Product Photography Best Practices for Apparel
Clothing photography needs to accomplish things that other product categories do not: show drape, texture, fit on a body, true color, and how the garment moves. Static flat-lay photos are insufficient for reducing returns.
On-model photography. Show every garment on at least one model. Flat-lay and ghost mannequin photos show the garment's shape, but only on-model photos show how it actually fits, hangs, and looks when worn. Use models with body proportions representative of your target customer. If you sell sizes XS through 3XL, show the garment on models of multiple sizes, not just the sample size model. Customers who see the garment on someone with a similar body type return less often because their expectations are more accurate.
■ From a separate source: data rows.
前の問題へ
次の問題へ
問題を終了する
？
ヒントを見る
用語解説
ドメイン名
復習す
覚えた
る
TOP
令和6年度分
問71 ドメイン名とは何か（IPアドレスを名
Model size disclosure. Always state the model's height, measurements, and the size they are wearing. "Model is 5'7", 135 lbs, wearing size Small" is essential context. Without it, customers cannot judge how the garment might fit their own body. This single line of text, present on every product page, measurably reduces returns.
Multiple angles and close-ups. Show front, back, side, and detail views. Close-up shots of fabric texture, stitching quality, button or zipper details, and any embellishments help customers evaluate quality before purchasing. A customer who can see the actual weave of the fabric is less likely to be surprised by it in person.
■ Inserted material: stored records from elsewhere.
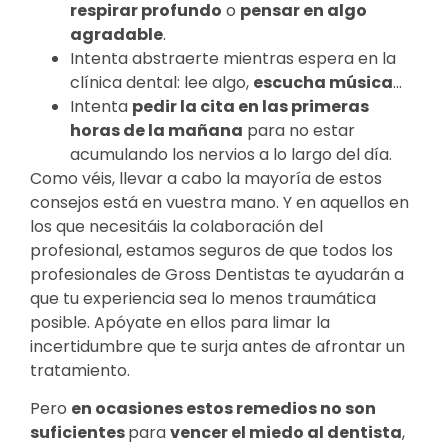
respirar profundo
o
pensar en algo
agradable
.
Intenta abstraerte mientras espera en la
clínica dental: lee algo,
escucha música
…
Intenta
pedir la cita en las primeras
horas de la mañana
para no estar
acumulando los nervios a lo largo del día.
Como véis, llevar a cabo la mayoría de estos
consejos está en vuestra mano. Y en aquellos en
los que necesitáis la colaboración del
profesional, estamos seguros de que todos los
profesionales de Gross Dentistas te ayudarán a
que tu experiencia sea lo menos traumática
posible. Apóyate en ellos para limar la
incertidumbre que te surja antes de afrontar un
tratamiento.
Pero
en ocasiones estos remedios no son
suficientes
para
vencer el miedo al dentista
,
Video. A 15 to 30-second video of the model walking, turning, and moving in the garment shows fit and drape in ways that static photos cannot. Does the skirt flow or hang stiff? Does the jacket restrict arm movement? Does the fabric wrinkle when the model sits? Video answers these questions. Product pages with video have 20% to 40% lower return rates in apparel categories.
Color accuracy. Photograph in consistent, color-calibrated lighting. Avoid heavy post-processing that alters colors. If the garment appears different in various lighting conditions (many fabrics do), show photos in both studio and natural light. Add a text note describing the color in plain language: "True navy, appears slightly lighter on screen than in person." Consider including a Pantone swatch image alongside the product photo.
Fabric and Material Descriptions
"Feels different than expected" is a return reason that better descriptions can eliminate. Customers cannot touch fabric online, so your words have to convey what the fabric feels like.
State the exact material composition: "95% organic cotton, 5% elastane, 200 GSM weight." GSM (grams per square meter) is a specific metric that experienced shoppers understand and appreciate. For context, a thin t-shirt is around 120 to 150 GSM, a standard tee is 160 to 200 GSM, and a heavyweight tee is 220 to 280 GSM.
Describe the hand feel in relatable terms: "This cotton has a soft, worn-in feel similar to a well-loved vintage tee" or "The polyester blend has a smooth, slightly slick texture" or "The linen will feel crisp when new and soften after 3 to 4 washes." These sensory descriptions help customers form accurate expectations about how the fabric will feel against their skin.
Note any care requirements that might surprise customers. "Requires hand washing" or "dry clean only" or "will shrink approximately one size if machine dried" are dealbreakers for some customers and perfectly acceptable for others. Letting customers discover these after purchase, when they read the care label, leads to returns.
For stretch fabrics, describe the type and amount of stretch: "Four-way stretch, recovers to original shape after wearing" versus "two-way horizontal stretch, minimal vertical give." Customers who need mobility (athletes, parents of small children, anyone who sits at a desk all day) care deeply about stretch and will return garments that do not meet their expectation.